# Classical Music Definition



## Yuanhou

Listening to classical music has brought up many questions about the categorization of the literature. Somethings are definitely considered mainstream classical such as music by Beethoven and Mozart. Other things I hear, such as works by Schoenberg or atonal contemporary composer, clearly sound deviant and makes it difficult for me to even consider it as classical. Yet there are many composers in the classical, baroque, and romantic eras that I have never heard of. There work sounds mainstream but since there works are rarely played, would they still be considered mainstream? How you you guys classify classical music into mainstream or deviant? Thanks.


Yuan


----------



## amirjsi

Well, I don't know about a "formal" definition of the classical. I heard so many already. But I think, for me and I'm no expert, is that classical music is a kind that follows a certain form, is not vulgar and is a music in which the ideas are well-developed.

As for the main-stream pieces, I think it's just due to some pieces' popularity in the classical music community. Some pieces are just more loved than others (whih is normal), thus it is economically sound that they are scheduled more for performance. But who can deny that everyone would like to hear that odd piece every now and then?

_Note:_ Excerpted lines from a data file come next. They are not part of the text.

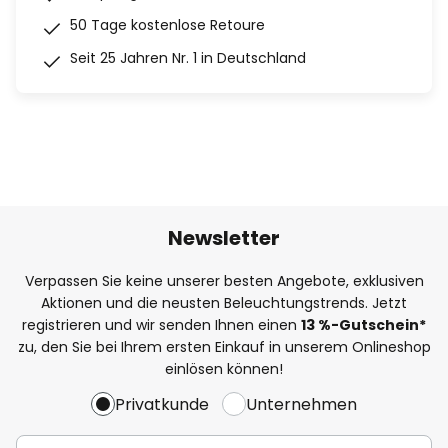
50 Tage kostenlose Retoure
Seit 25 Jahren Nr. 1 in Deutschland
Newsletter
Verpassen Sie keine unserer besten Angebote, exklusiven
Aktionen und die neusten Beleuchtungstrends. Jetzt
registrieren und wir senden Ihnen einen
13
%
-Gutschein*
zu, den Sie bei Ihrem ersten Einkauf in unserem Onlineshop
einlösen können!
Privatkunde
Unternehmen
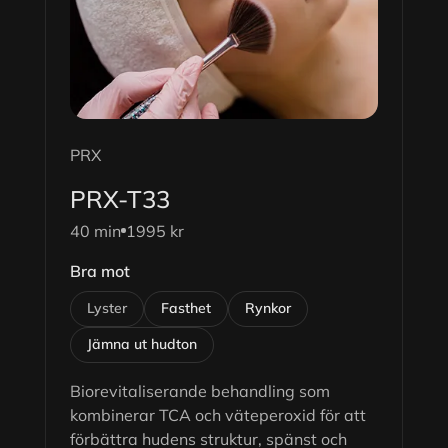
PRX
PRX-T33
40 min
1995 kr
Bra mot
Lyster
Fasthet
Rynkor
Jämna ut hudton
Biorevitaliserande behandling som
kombinerar TCA och väteperoxid för att
förbättra hudens struktur, spänst och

In regards to your Schoenberg comment, I just think that his music just "differs" from our preconceptions of what classical music should sound like, that's why it might be considered eccentric or "deviant", but I think it's perfectly normal music that has not yet been fully figured out - playing- and performing-wise. Mind you i'm no big fan of his, but I heard some of his music.


----------



## Frasier

True classical music is probably the narrow time-band that included Haydn, Mozart and early Beethoven who really burst the limits of the symphony, sonata and so forth. I've long given up categorising music outside this, maybe loosely using terms like romantic, symbolist, impressionist etc. Avant garde is pretty ephemeral. Schoenberg was a romantic - most people are familiar with Transfigured Night Op 4 - but he was teaching at a time when music was seen to be in crisis and tried to do his bit to produce a more universal music. I'm not sure how I'd categorise him. Serialist? Perhaps, but that isn't completely true - still, it says most about his music. I suppose the usual title "second Vienese chool" is a good summary term.


----------



## Yuanhou

chronologically Schoenberg is a romantic, but how is Serialist defined? By the scale he used? Has classical music gone the way of visual arts? Will we look at Haydn Mozart the same way has we look at Monet and Van Gogh? How is something that was written a week ago still consider classical? Is it just the fact that it is written for an orchestra or orchestra instruments?


----------



## Frasier

It's probably best not to worry to much about formal definitions - unless you're a musicologist. Serialism is a just another compositional technique and the way you organise your thematic material. Schoneberg is a good starting point because of the way he manipulated pitches (i.e. the 12-tone row - the creation of themes in which each note of the chromatic scale appears (theoretically) once only. Absolute serialism got a bit complicated - like when you serialise dynamics and durations as well. See Boulez. Pli Selon Pli (if I recall right) is a good example. 

There are two uses of the word "classical". One defines a specific musical period - the other is a blanket term for western art music that can't be called "pop" (which is itself a blanket term for endless categories) jazz, blues, etc. In other words, the music you'll find in the "classical" department of a music store.


----------